Konwój Wolności we Francji. Policja z gazem i granatami hukowym na ludzi
W sobotę francuski Konwój Wolności zgromadził się w centrum Paryża. Dwa dni wcześniej policja wydała decyzję o zakazie organizowania protestów w mieście stołecznym przez grupę zmotoryzowaną.
Protest przeciwko covidowej segregacji
Około godz. 14 grupa ponad 100 pojazdów wjechało na Pola Elizejskie, na ulicę wyszli również protestujący, machali francuskimi flagami i krzyczeli "wolność!" - relacjonuje agencja AFP. Dodaje, że sytuacja stała się napięta, interweniowała policja, która do rozpędzenia zgromadzonych użyła gazu łzawiącego i granatów hukowych.
Policja już wcześniej ustawiła w Paryżu punkty kontrolne, które miały uniemożliwić zebranie się w centrum miasta pojazdów, które w piątek wieczorem przygotowywały się do udziału w Konwoju Wolności. Według AFP wokół stolicy zebrało się ok. 3 tys. samochodów.
Paryska policja aresztowała w sobotę 14 osób, wystawiono też 337 mandatów za udział w nielegalnym zgromadzeniu oraz zatrzymano 500 zmierzających do Paryża pojazdów.

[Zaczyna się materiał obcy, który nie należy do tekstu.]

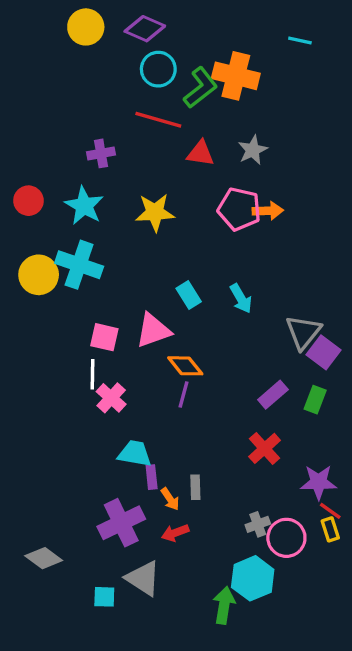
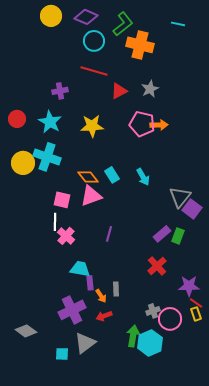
green L-shape: (200, 88) -> (123, 24), moved
red triangle: (200, 153) -> (119, 91), turned -36
orange diamond: (185, 366) -> (88, 177), moved
green rectangle: (315, 400) -> (178, 236), moved
gray triangle: (143, 578) -> (85, 343), turned 50
green arrow: (224, 605) -> (133, 336), moved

Porządku pilnuje blisko 7,2 tys. policjantów i żandarmów, a jak zauważa AFP, po raz pierwszy od protestów "żółtych kamizelek" w 2018 r. na ulice miasta skierowano pojazdy opancerzone żandarmerii.
Inspirowany protestami w Kanadzie Konwój Wolności został zakazany przez władze, a w piątek wieczorem paryski sąd apelacyjny odrzucił kolejne odwołanie jego organizatorów. Jednocześnie w sobotę w Paryżu zaplanowane są cztery legalne demonstracje przeciwników obowiązującego we Francji paszportu szczepionkowego, który wydawany jest osobom zaszczepionym przeciw Covid-19 i jest niezbędny do wstępu do wielu miejsc publicznych, takich jak restauracje czy obiekty kultury.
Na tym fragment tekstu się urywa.